Inquérito constata que construtoras burlaram concorrência para a sede do INC

Empresa que abandonou a licitação para fazer a obra confirmou ter feito acerto "por fora" com a Gautama, que venceu a concorrência


LEONARDO SOUZA
DA SUCURSAL DE BRASÍLIA
RENATA LO PRETE
EDITORA DO PAINEL

O esquema usado por empreiteiras para driblar os processos de licitação e repartir contratos públicos "por fora" não poupou nem a obra do prédio onde trabalham os peritos da Polícia Federal que investigam os "consórcios paralelos".
Auditoria do governo federal e inquérito da PF constataram que quatro construtoras fizeram um pacto a fim de burlar a concorrência para a construção da nova sede do Instituto Nacional de Criminalística.

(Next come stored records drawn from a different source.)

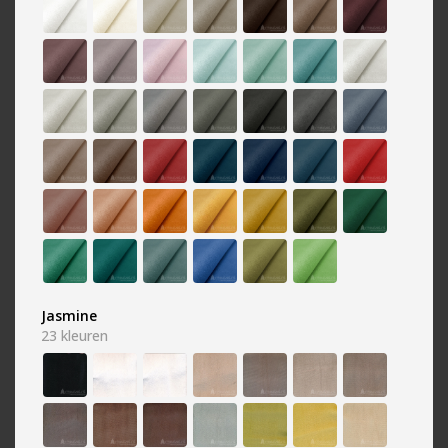
Paars
Rood
352 kleuren
711 kleuren
Jasmine
23
kleuren
Roze
Taupe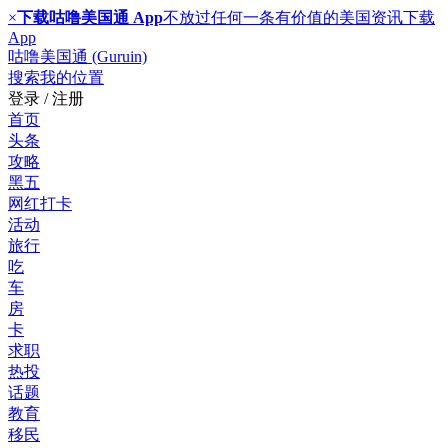
×
下载咕噜美国通 App
不放过任何一条有价值的美国资讯
下载
App
咕噜美国通 (Guruin)
搜索
我的位置
登录 / 注册
首页
头条
攻略
黑五
网红打卡
活动
旅行
吃
车
房
卡
求职
热投
话题
教育
移民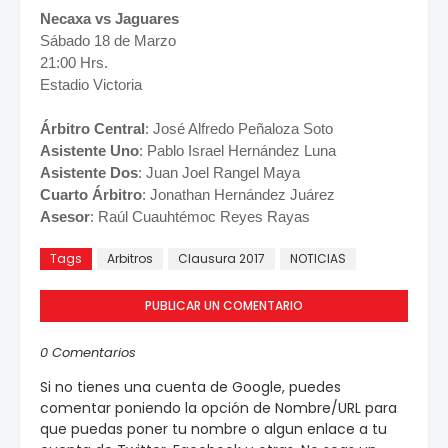
Necaxa vs Jaguares
Sábado 18 de Marzo
21:00 Hrs.
Estadio Victoria
Árbitro Central
: José Alfredo Peñaloza Soto
Asistente Uno
: Pablo Israel Hernández Luna
Asistente Dos
: Juan Joel Rangel Maya
Cuarto Árbitro
: Jonathan Hernández Juárez
Asesor
: Raúl Cuauhtémoc Reyes Rayas
Tags
Arbitros
Clausura 2017
NOTICIAS
PUBLICAR UN COMENTARIO
0 Comentarios
Si no tienes una cuenta de Google, puedes
comentar poniendo la opción de Nombre/URL para
que puedas poner tu nombre o algun enlace a tu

Os peritos do INC são justamente aqueles que analisaram os documentos apreendidos em quatro operações policiais (Castelo de Areia, Caixa Preta, Aquarela e Faktor -ex-Boi Barrica) e verificaram que, em todo o país, as empreiteiras fecham previamente acordos à margem das licitações para dividir a execução das obras e os respectivos pagamentos. Os "consórcios paralelos" foram motivo de série de reportagens da Folha nesta semana.

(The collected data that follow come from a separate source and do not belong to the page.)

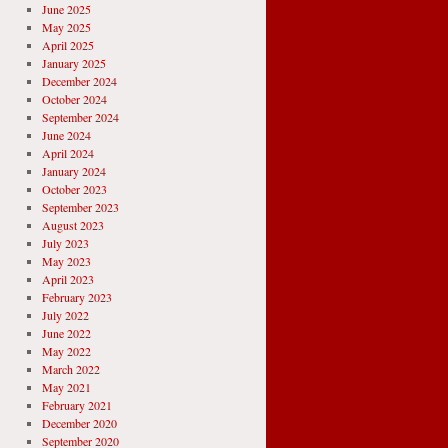
June 2025
May 2025
April 2025
January 2025
December 2024
October 2024
September 2024
June 2024
April 2024
January 2024
October 2023
September 2023
August 2023
July 2023
May 2023
April 2023
February 2023
July 2022
June 2022
May 2022
March 2022
May 2021
February 2021
December 2020
September 2020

No caso do prédio do INC, obra iniciada em 2002 e concluída em 2005, as empresas fraudadoras da licitação colocaram em contrato as cláusulas do acerto, no qual detalharam toda a divisão "por fora".
O acordo veio à tona porque a empreiteira que venceu a concorrência, a Gautama, deu um calote nas demais, o que levou uma das "prejudicadas", a construtora Atlanta, a entrar com uma ação na Justiça para fazer valer o esquema paralelo.
O protesto da Atlanta, porém, saiu pela culatra: ela não só perdeu a ação, como a Justiça ainda encaminhou a documentação à PF, que abriu um inquérito sobre o caso. A Folha obteve cópia desses papéis, que posteriormente chegaram à Controladoria-Geral da União.
Em 2008, o Ministério Público Federal já suspeitava da existência de um "consórcio paralelo" por trás das obras do INC. Na época, entrou com uma ação para anular o contrato entre a Gautama e a PF, pedindo a devolução de R$ 20,7 milhões aos cofres públicos.
Mas foi só em setembro de 2009 que a CGU concluiu o processo administrativo comprovador da fraude. As quatro empresas envolvidas no con- luio (Gautama, Atlanta, Habra e Vértice) foram declaradas inidôneas. Não podem participar de concorrências públicas por, no mínimo, dois anos.
A Gautama tornou-se nacionalmente conhecida em 2007 como alvo da PF na Operação Navalha, que apontou superfaturamento e desvio de dinheiro público em obras espalhadas pelo país. O dono, Zuleido Veras, chegou a ser preso.
O edital para a construção do prédio do INC, localizado ao lado da Superintendência da PF no Distrito Federal, foi lançado em outubro de 2001. Dias depois, naquele mesmo mês, as quatro empreiteiras assinaram um "protocolo de intenções" pelo qual estabeleciam que, caso a Gautama ganhasse a concorrência, a execução da obra e os pagamentos seriam divididos assim: a Gautama ficaria com 67% do empreendimento, e as demais, com 11% cada uma. Em 6 de dezembro, a Gautama assinou o contrato com a PF.
Na ação protocolada em março de 2004 na Justiça, a Atlanta reconheceu que, uma vez fechado o acordo clandestino, abandonou a concorrência para facilitar o caminho da Gautama: "Feito tal ajuste, declinou a autora de participar diretamente da licitação, posto estarem acertadas na execução compartilhada da obra, caso fosse a ré a vencedora do certame, como tudo indicava, e efetivamente veio a ocorrer", escreveu a empreiteira, que pedia indenização de R$ 278 mil pelo descumprimento do acerto.
"Apesar da aparência de legalidade conferida pelo nome de "protocolo de intenções", o que as citadas empresas acordaram foi a prática de um ilícito destinado a fraudar o caráter competitivo do certame", escreveram os auditores da CGU. Segundo eles, as quatro empreiteiras infringiram a Lei de Licitações. A concorrência para o INC não permitia a formação de consórcios, o que tornou a irregularidade mais óbvia.
O escândalo dos "consórcios paralelos" já levou à malha fina da PF e das polícias estaduais grandes empreiteiras do país e obras importantes como os metrôs de Rio, Brasília, Fortaleza, Salvador e Porto Alegre e a BR-101. As investigações, porém, foram bloqueadas pelo Superior Tribunal de Justiça.